Hutch moved in, arms tucked in to his sides, hands up, palms out; classic Muay Thai, daring Ben to strike. The man’s shins were shiny with scar tissue and Ben knew to avoid those else he’d be clubbed senseless. Hutch jacked up his front knee and lunged; Ben slapped the knee and side-stepped. Hutch followed with a chop that was masked, but Ben saw it coming and ducked, sweeping his foot out to hook Hutch’s back leg.

It was like hooking a stanchion.

Hutch leaped over the hook and flashed a back-kick aimed at Ben’s head; he rolled away from it, then leapt high, whipping a spinning heel hook kick at Hutch’s head, who countered with a forearm block. That hurt Ben more than Hutch and he staggered as he landed awkwardly.

Hutch surged in throwing calculated, precise strikes that Ben was able to block, but the blows were powerful and fast. One slip and Ben would be out of it.

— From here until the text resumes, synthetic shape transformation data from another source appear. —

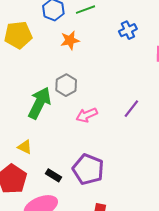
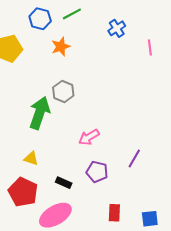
purple line: (131, 109) -> (134, 159), moved
pink arrow: (87, 115) -> (89, 137), moved
purple pentagon: (88, 169) -> (97, 172), size x0.7

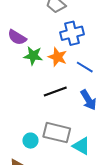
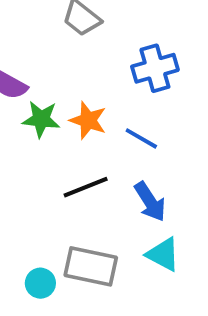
blue cross: (72, 33) -> (155, 68), moved
cyan triangle: (81, 146) -> (163, 254), moved

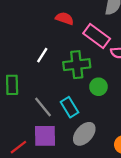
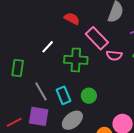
green circle: (98, 87) -> (89, 96), moved

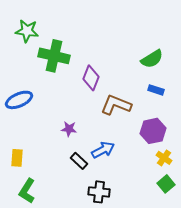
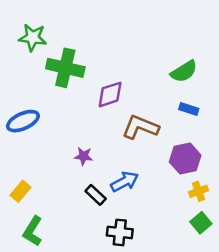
purple diamond: (91, 78) -> (110, 94), turned 50
yellow rectangle: (17, 158) -> (21, 191), turned 36
yellow cross: (164, 158) -> (198, 191), turned 35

Which maybe wasn’t such a bad thing.

Hutch leaned left, Ben launched himself straight up with his left knee striking squarely under Hutch’s jaw. The crack drew a gasp from Brenda and left Hutch reeling backward. Ben bolted in on Hutch and slammed both elbows on either side of Hutch’s neck, dropping him to his knee, but then he rapid-fired two hard strikes into Ben’s right knee.

Searing pain erupted in Ben’s damaged knee and he fell backward. Both men hesitated, collecting themselves, when the storm exploded seemingly right over their heads.

The glass wall was blasted into shards by the thundering sea, inundating the entire training room and engulfing all three in a surging tide that hammered them first against the wall of the house and then yanked them mercilessly out to sea, their little drama dwarfed by the unimaginable fury of the storm.

Ben battled to break the surface of the raging sea, bursting through with a gasp and sputter. He struggled to tread water against the tides and his ruptured knee. But he was able to clear his vision and take stock a bit.

Perhaps one hundred feet away from him, someone was struggling to swim, and judging by the splash, it was Hutch. Ben began side-stroking toward the man who was no longer splashing. As he hove into view, Ben could see streamers of blood mingling with the whitecaps and Hutch’s head barely breaking the surface. Then his head sank and didn’t rise again.

The house was utterly demolished, debris littering the sea all around Ben, and he latched onto timber and slow-kicked himself to shore where he found Brenda, barely alive with a jagged chunk of timber sticking out of her chest and a glittering shard of glass protruding from where her eye should have been.

Ben crawled on shore, aided by waves that battered him and flattened him to the sand. He raised his head, roughly wiped hair from his eyes. “I won, you lunatic bastard. I won.”